Thai Potterheads Tap Into Their Inner Kid for Children’s Day

Sirapat ‘Som Joog’ Kidwisala, 22at left, and Akira Akkarakhitapisuit, 32, dress up as Ginny Weasley and Harry Potter for Children’s Day at Siam Paragon.

BANGKOK — “Lumos!” Akira Akkarakhitapisuit uttered in full Harry Potter garb as he waved his franchise-licensed wand.

Akira, a youthful 32, and fellow cosplayer Sirapat “Som Joog” Kidwisala, 22, joined eager boys and girls to spend their Children’s Day on Saturday at the Harry Potter Christmas in the Wizarding World shops at Siam Paragon, reconnecting with their inner-child wizard and witch.

“Harry Potter came into our lives when we were children. And as the years passed, the books and then the movies finished. Now the fans are grown up and have money to spend doing things like this,” said Som Joog, laughing in her Ginny Weasley costume in the middle of the downtown mall.

On Saturday would-be Harry and Ginny were twice denied access to the pop-up store after missing its hourly entrance times.

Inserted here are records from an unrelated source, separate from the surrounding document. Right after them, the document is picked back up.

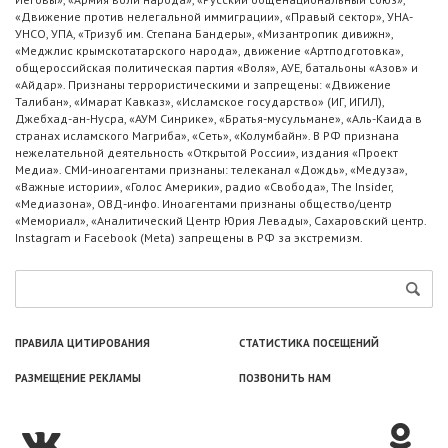
«Движение против нелегальной иммиграции», «Правый сектор», УНА-
УНСО, УПА, «Тризуб им. Степана Бандеры», «Мизантропик дивижн»,
«Меджлис крымскотатарского народа», движение «Артподготовка»,
общероссийская политическая партия «Воля», АУЕ, батальоны «Азов» и
«Айдар». Признаны террористическими и запрещены: «Движение
Талибан», «Имарат Кавказ», «Исламское государство» (ИГ, ИГИЛ),
Джебхад-ан-Нусра, «АУМ Синрике», «Братья-мусульмане», «Аль-Каида в
странах исламского Магриба», «Сеть», «Колумбайн». В РФ признана
нежелательной деятельность «Открытой России», издания «Проект
Медиа». СМИ-иноагентами признаны: телеканал «Дождь», «Медуза»,
«Важные истории», «Голос Америки», радио «Свобода», The Insider,
«Медиазона», ОВД-инфо. Иноагентами признаны общество/центр
«Мемориал», «Аналитический Центр Юрия Левады», Сахаровский центр.
Instagram и Facebook (Metа) запрещены в РФ за экстремизм.
ПРАВИЛА ЦИТИРОВАНИЯ
СТАТИСТИКА ПОСЕЩЕНИЙ
РАЗМЕЩЕНИЕ РЕКЛАМЫ
ПОЗВОНИТЬ НАМ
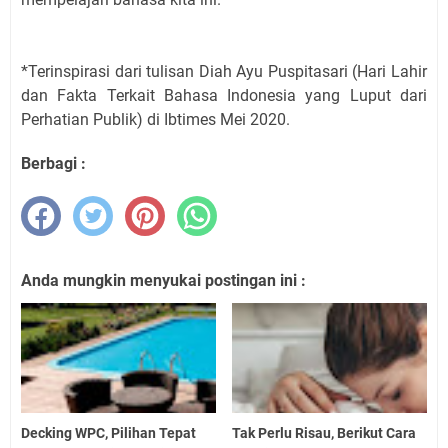
*Terinspirasi dari tulisan Diah Ayu Puspitasari (Hari Lahir
dan Fakta Terkait Bahasa Indonesia yang Luput dari
Perhatian Publik) di Ibtimes Mei 2020.
Berbagi :
Anda mungkin menyukai postingan ini :
Decking WPC, Pilihan Tepat
Tak Perlu Risau, Berikut Cara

Still, their spirits weren’t dampened as they strolled to a sorcery-themed cafe on the second floor – unlicensed but hoping to catch in on some of the baht magic – to take photos in their garb while waiting for another chance.

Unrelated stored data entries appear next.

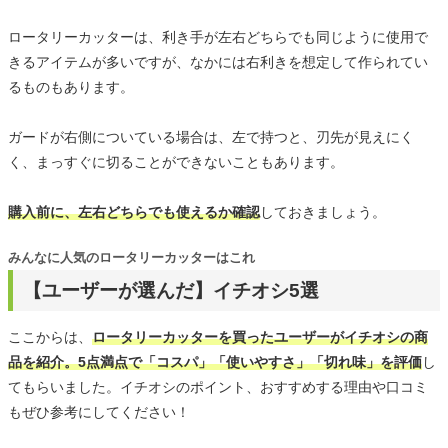
ロータリーカッターは、利き手が左右どちらでも同じように使用で
きるアイテムが多いですが、なかには右利きを想定して作られてい
るものもあります。
ガードが右側についている場合は、左で持つと、刃先が見えにく
く、まっすぐに切ることができないこともあります。
購入前に、左右どちらでも使えるか確認
しておきましょう。
みんなに人気のロータリーカッターはこれ
【ユーザーが選んだ】イチオシ5選
ここからは、
ロータリーカッターを買ったユーザーがイチオシの商
品を紹介。5点満点で「コスパ」「使いやすさ」「切れ味」を評価
し
てもらいました。イチオシのポイント、おすすめする理由や口コミ
もぜひ参考にしてください！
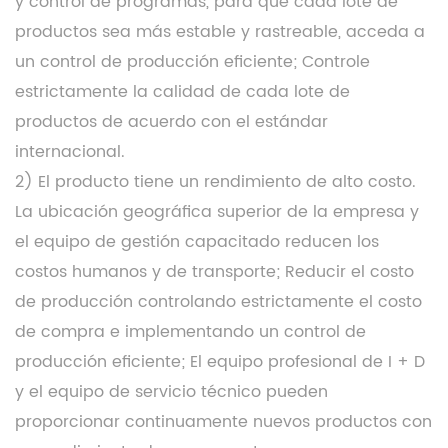
y control de programas, para que cada lote de
productos sea más estable y rastreable, acceda a
un control de producción eficiente; Controle
estrictamente la calidad de cada lote de
productos de acuerdo con el estándar
internacional.
2) El producto tiene un rendimiento de alto costo.
La ubicación geográfica superior de la empresa y
el equipo de gestión capacitado reducen los
costos humanos y de transporte; Reducir el costo
de producción controlando estrictamente el costo
de compra e implementando un control de
producción eficiente; El equipo profesional de I + D
y el equipo de servicio técnico pueden
proporcionar continuamente nuevos productos con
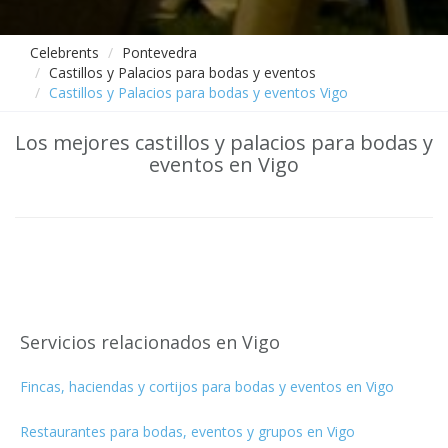
Celebrents
Pontevedra
Castillos y Palacios para bodas y eventos
Castillos y Palacios para bodas y eventos Vigo
Los mejores castillos y palacios para bodas y
eventos en Vigo
Servicios relacionados en Vigo
Fincas, haciendas y cortijos para bodas y eventos en Vigo
Restaurantes para bodas, eventos y grupos en Vigo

While younger children lapped up the stuffed Hedwigs and Honeydukes in the window displays, adult fans waxed nostalgic and sentimental about the series and were eagle-eyed for nits to pick about the presentation of their beloved franchise.

“I wish Warner Bros. would see that Thailand has a huge fanbase for Harry Potter. There’s continuing, crazy amounts of interest in it. Even for this small store, stuff is already being sold out. Fans are ready to pay. Don’t just have exhibitions in Japan or Singapore,” Akira said.

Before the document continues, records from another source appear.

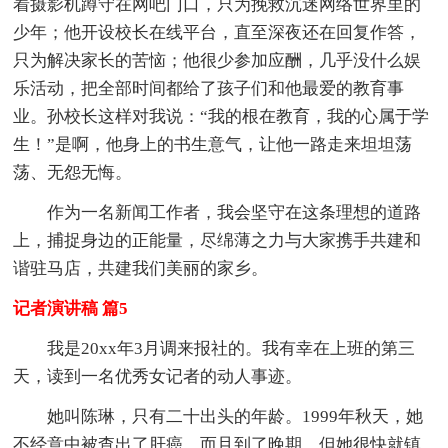
着摄影机蹲守在网吧门口，只为挽救沉迷网络世界里的
少年；他开设校长在线平台，直至深夜还在回复作答，
只为解决家长的苦恼；他很少参加应酬，几乎没什么娱
乐活动，把全部时间都给了孩子们和他最爱的教育事
业。孙校长这样对我说：“我的根在教育，我的心属于学
生！”是啊，他身上的书生意气，让他一路走来坦坦荡
荡、无怨无悔。
作为一名新闻工作者，我会坚守在这条理想的道路
上，捕捉身边的正能量，尽绵薄之力与大家携手共建和
谐驻马店，共建我们美丽的家乡。
记者演讲稿 篇5
我是20xx年3月调来报社的。我有幸在上班的第三
天，读到一名优秀女记者的动人事迹。
她叫陈琳，只有二十出头的年龄。1999年秋天，她
不经意中被查出了肝癌，而且到了晚期，但她很快就镇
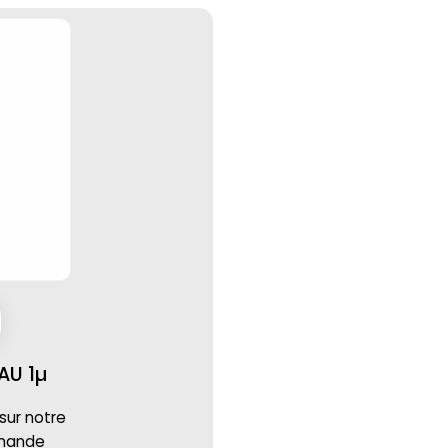
AU 1µ
 sur notre
mmande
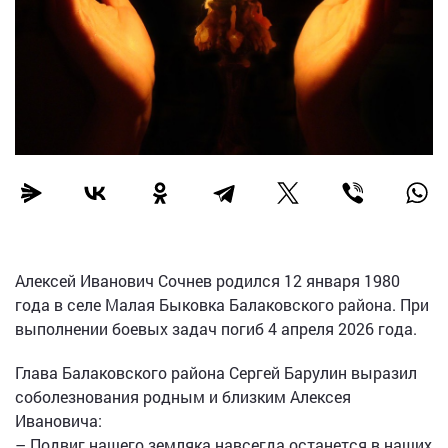
Алексей Иванович Сочнев родился 12 января 1980
года в селе Малая Быковка Балаковского района. При
выполнении боевых задач погиб 4 апреля 2026 года.
Глава Балаковского района Сергей Барулин выразил
соболезнования родным и близким Алексея
Ивановича:
– Подвиг нашего земляка навсегда останется в наших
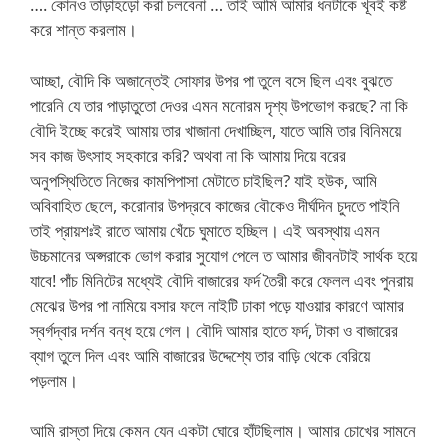
…. কোনও তাড়াহড়ো করা চলবেনা … তাই আমি আমার ধনটাকে খূবই কষ্ট
করে শান্ত করলাম।
আচ্ছা, বৌদি কি অজান্তেই সোফার উপর পা তুলে বসে ছিল এবং বুঝতে
পারেনি যে তার পাড়াতুতো দেওর এমন মনোরম দৃশ্য উপভোগ করছে? না কি
বৌদি ইচ্ছে করেই আমায় তার খাজানা দেখাচ্ছিল, যাতে আমি তার বিনিময়ে
সব কাজ উৎসাহ সহকারে করি? অথবা না কি আমায় দিয়ে বরের
অনুপস্থিতিতে নিজের কামপিপাসা মেটাতে চাইছিল? যাই হউক, আমি
অবিবাহিত ছেলে, করোনার উপদ্রবে কাজের বৌকেও দীর্ঘদিন চুদতে পাইনি
তাই প্রায়শঃই রাতে আমায় খেঁচে ঘুমাতে হচ্ছিল। এই অবস্থায় এমন
উচ্চমানের অপ্সরাকে ভোগ করার সুযোগ পেলে ত আমার জীবনটাই সার্থক হয়ে
যাবে! পাঁচ মিনিটের মধ্যেই বৌদি বাজারের ফর্দ তৈরী করে ফেলল এবং পুনরায়
মেঝের উপর পা নামিয়ে বসার ফলে নাইটি ঢাকা পড়ে যাওয়ার কারণে আমার
স্বর্গদ্বার দর্শন বন্ধ হয়ে গেল। বৌদি আমার হাতে ফর্দ, টাকা ও বাজারের
ব্যাগ তুলে দিল এবং আমি বাজারের উদ্দেশ্যে তার বাড়ি থেকে বেরিয়ে
পড়লাম।
আমি রাস্তা দিয়ে কেমন যেন একটা ঘোরে হাঁটছিলাম। আমার চোখের সামনে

Some fans online have complained that the store only lets a set amount of people in at a time, how management charged 100 baht to book advance tickets online to do so, and Siam Paragon’s attempt to cash in on the franchise by surrounding it with an unofficial cafe and merch.

“I don’t think there should be a fee charging people to go into the shop,” Akira said. “It’s like paying to go into a 7-Eleven.”

While waiting in the Magic Club cafe, a wait staff came over and recommended their Magic Drink, a magically similar beverage to the series’ famous “Butterbeer.”

“This is my second time drinking this,” Som Joog said. “Fans that got to drink butterbeer at Universal Studios overseas will know that it’s supposed to taste like caramel and butterscotch, not like vanilla Fanta or A&W rootbeer.”

Akira and Som Joog said that attempts to cash in on their nostalgia – such as the overpriced drinks or BTS Rabbit cards stamped “Wizard Club” – don’t get them as giddy as official merchandize, they still wanted to buy it to communicate with their wallets that their Potterlove is undying.

“I know they tried hard to make fans happy,” she said, “but not all endeavors are successful. Still, because I love the franchise, I want to support it so they can bring in more Harry Potter stuff.”

Younger fans, unburdened by questions of authenticity, happily strolled along the cafe. One even squealed and asked to take pictures with the wizarding duo.

Harry Potter: Christmas in the Wizarding World runs through March 2 and can be found on the first floor of Siam Paragon, located at BTS Siam. It’s open 10am to 10pm, and walk-in entry to the official merchandise shop is available every hour on the hour. Advance booking for 100 baht can be made online.

Drink prices at the Magic Club cafe.